A3: It is not considered in the current work.
Q4: Why not use SSD to cache popular contents.
A4: The size of the popular contents is getting bigger and bigger, which may not be cached by SSD.
Paper 3: Enabling Reliable Data Center Demand Response via Aggregation (http://dl.acm.org/authorize.cfm?key=N15727), presented by Prof. Yuanxiong Guo from Oklahoma State University.
This work proposes the idea of aggregation to provide reliable demand respond capacity for data centers. It uses a coalition game to model the cooperation of multiple data centers. By elegantly analyzing, the authors first show that indeed when multiple data centers cooperate with each other, the uncertainty of the demand respond capacity can indeed be reduced and the total payoffs of all data centers increases. The authors further propose a payoff allocation scheme to spit the total payoffs into individual data centers, under which all data centers have no incentive to deviate from the grand coalition. Trace driven simulations demonstrate the effectiveness of the proposed approach.
Q1: How to model uncertainly of demand response capacity?
A1: We use a probability density function (PDF) to model it.
Q2: In this model, it seems that it does not have energy reduction?
A2: We do have some discussion in this model, and we may try to do more investigation in the future work.

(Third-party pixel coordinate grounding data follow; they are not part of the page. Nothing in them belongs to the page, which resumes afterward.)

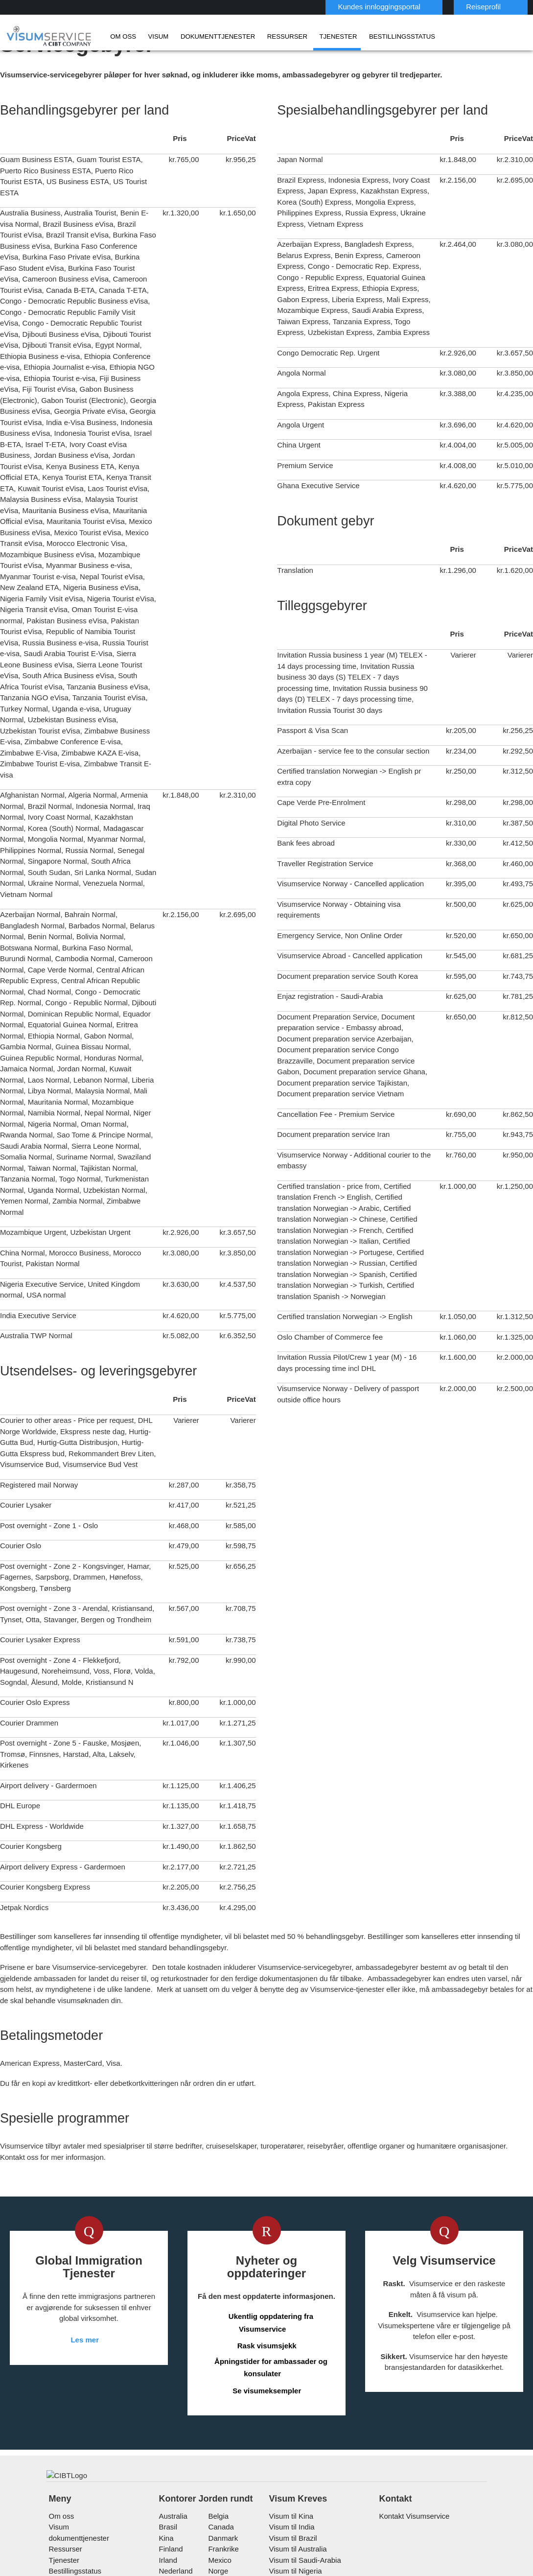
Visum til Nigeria (293, 2492)
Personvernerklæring (274, 2570)
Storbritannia (228, 2514)
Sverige (219, 2526)
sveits (168, 2526)
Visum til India (290, 2448)
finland (170, 2470)
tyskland (172, 2536)
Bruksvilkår (340, 2570)
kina (165, 2460)
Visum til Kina (289, 2438)
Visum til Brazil (291, 2460)
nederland (175, 2492)
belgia (217, 2438)
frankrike (222, 2470)
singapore (223, 2504)
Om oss (120, 36)
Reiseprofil (435, 6)
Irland (167, 2482)
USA (214, 2536)
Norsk (499, 6)
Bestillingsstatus (355, 36)
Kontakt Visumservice (412, 2438)
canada (219, 2448)
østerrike (173, 2504)
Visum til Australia (296, 2470)
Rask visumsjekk (267, 2239)
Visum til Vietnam (295, 2504)
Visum (150, 36)
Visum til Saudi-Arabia (301, 2482)
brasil (167, 2448)
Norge (217, 2492)
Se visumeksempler (267, 2284)
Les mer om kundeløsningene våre (105, 2570)
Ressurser (259, 36)
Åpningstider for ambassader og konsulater (271, 2260)
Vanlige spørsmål (200, 2570)
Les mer (85, 2246)
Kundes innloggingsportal (335, 6)
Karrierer (451, 2570)
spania (169, 2514)
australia (172, 2438)
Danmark (221, 2460)
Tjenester (301, 36)
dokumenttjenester (201, 36)
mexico (218, 2482)
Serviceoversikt (397, 2570)
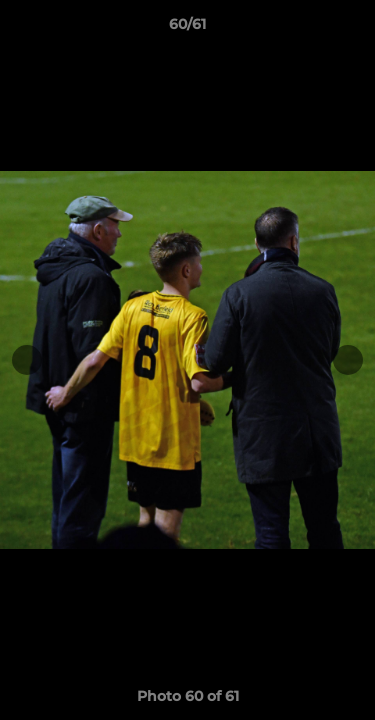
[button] (351, 29)
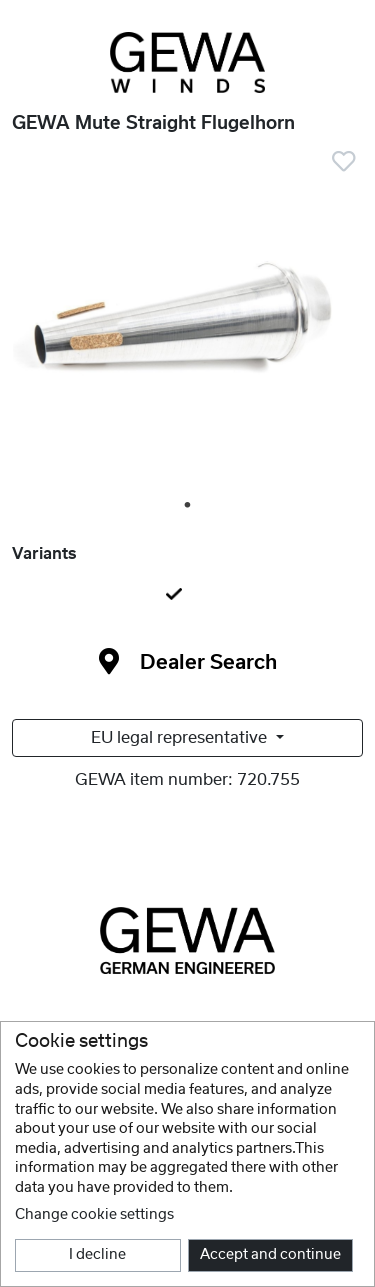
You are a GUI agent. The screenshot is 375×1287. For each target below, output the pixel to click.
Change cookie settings (94, 1215)
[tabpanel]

In this session, all three presentations consider very important problems and further show very insightful ideas in the broad category of green computing. I think this is why in this session we have quite active Q&A discussions. Personally, I l favorite the second talk, as I like the nice logics and slides, and I also very enjoy the Q&A discussions, where the presenter and the audiences have a lot of back-and-forth interaction.